Input records Start Marker

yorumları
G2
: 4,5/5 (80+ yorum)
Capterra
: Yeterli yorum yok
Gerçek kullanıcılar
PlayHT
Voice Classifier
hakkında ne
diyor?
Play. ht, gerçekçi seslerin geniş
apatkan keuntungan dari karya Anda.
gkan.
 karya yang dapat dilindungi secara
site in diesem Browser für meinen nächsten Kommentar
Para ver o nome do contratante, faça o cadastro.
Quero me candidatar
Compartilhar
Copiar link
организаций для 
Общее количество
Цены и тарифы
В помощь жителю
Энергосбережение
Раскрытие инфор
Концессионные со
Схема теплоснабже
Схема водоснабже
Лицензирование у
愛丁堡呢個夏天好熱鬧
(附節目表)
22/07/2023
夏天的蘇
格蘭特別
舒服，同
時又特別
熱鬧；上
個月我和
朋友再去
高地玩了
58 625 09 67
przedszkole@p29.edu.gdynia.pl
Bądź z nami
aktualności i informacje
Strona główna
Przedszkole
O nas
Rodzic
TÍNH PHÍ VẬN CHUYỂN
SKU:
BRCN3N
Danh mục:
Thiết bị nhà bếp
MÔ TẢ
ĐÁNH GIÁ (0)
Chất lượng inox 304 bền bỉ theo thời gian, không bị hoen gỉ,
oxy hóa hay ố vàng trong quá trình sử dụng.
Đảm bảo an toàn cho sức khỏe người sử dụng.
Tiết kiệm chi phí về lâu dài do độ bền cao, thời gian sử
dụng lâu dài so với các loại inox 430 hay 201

Input records End Marker
Input records Start Marker

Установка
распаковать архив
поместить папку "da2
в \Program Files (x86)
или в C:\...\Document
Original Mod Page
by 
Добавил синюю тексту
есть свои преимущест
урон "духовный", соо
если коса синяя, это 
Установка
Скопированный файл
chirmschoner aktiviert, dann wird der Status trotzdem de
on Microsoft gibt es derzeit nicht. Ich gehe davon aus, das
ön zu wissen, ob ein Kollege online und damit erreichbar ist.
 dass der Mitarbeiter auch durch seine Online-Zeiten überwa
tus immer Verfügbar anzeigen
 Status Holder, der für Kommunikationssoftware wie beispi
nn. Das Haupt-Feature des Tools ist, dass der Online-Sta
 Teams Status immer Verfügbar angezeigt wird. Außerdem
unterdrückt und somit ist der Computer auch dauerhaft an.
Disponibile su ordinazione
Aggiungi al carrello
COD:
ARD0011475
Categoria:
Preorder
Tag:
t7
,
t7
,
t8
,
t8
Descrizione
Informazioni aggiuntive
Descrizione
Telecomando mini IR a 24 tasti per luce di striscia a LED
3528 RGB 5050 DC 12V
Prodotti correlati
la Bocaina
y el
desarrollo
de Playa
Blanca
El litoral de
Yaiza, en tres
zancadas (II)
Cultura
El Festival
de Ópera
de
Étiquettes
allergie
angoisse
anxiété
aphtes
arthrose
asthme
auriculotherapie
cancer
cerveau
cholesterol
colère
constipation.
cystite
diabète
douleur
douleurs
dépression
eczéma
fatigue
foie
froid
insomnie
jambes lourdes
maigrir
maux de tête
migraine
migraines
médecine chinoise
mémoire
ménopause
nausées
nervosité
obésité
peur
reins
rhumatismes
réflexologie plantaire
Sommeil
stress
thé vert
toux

Input records End Marker
Input records Start Marker

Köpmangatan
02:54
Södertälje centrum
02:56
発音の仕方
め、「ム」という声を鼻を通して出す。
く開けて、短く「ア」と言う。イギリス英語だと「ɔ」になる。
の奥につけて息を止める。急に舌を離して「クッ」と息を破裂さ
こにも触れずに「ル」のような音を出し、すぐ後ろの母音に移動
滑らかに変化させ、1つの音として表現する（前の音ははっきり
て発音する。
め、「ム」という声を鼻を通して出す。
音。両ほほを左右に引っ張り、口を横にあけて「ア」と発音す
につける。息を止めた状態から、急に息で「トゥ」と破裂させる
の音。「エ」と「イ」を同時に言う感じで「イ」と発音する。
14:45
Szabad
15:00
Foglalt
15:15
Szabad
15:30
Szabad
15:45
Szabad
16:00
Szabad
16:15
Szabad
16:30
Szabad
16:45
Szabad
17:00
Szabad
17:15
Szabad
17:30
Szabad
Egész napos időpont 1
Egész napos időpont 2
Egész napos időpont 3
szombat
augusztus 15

Input records End Marker

§ About this task: Scan the lines above for "В помощь жителю" and for "dụng lâu dài so với các loại inox 430 hay 201". Repeat exactly the line holding each of them and every line in between.

§ Exercise result:
В помощь жителю
Энергосбережение
Раскрытие инфор
Концессионные со
Схема теплоснабже
Схема водоснабже
Лицензирование у
愛丁堡呢個夏天好熱鬧
(附節目表)
22/07/2023
夏天的蘇
格蘭特別
舒服，同
時又特別
熱鬧；上
個月我和
朋友再去
高地玩了
58 625 09 67
przedszkole@p29.edu.gdynia.pl
Bądź z nami
aktualności i informacje
Strona główna
Przedszkole
O nas
Rodzic
TÍNH PHÍ VẬN CHUYỂN
SKU:
BRCN3N
Danh mục:
Thiết bị nhà bếp
MÔ TẢ
ĐÁNH GIÁ (0)
Chất lượng inox 304 bền bỉ theo thời gian, không bị hoen gỉ,
oxy hóa hay ố vàng trong quá trình sử dụng.
Đảm bảo an toàn cho sức khỏe người sử dụng.
Tiết kiệm chi phí về lâu dài do độ bền cao, thời gian sử
dụng lâu dài so với các loại inox 430 hay 201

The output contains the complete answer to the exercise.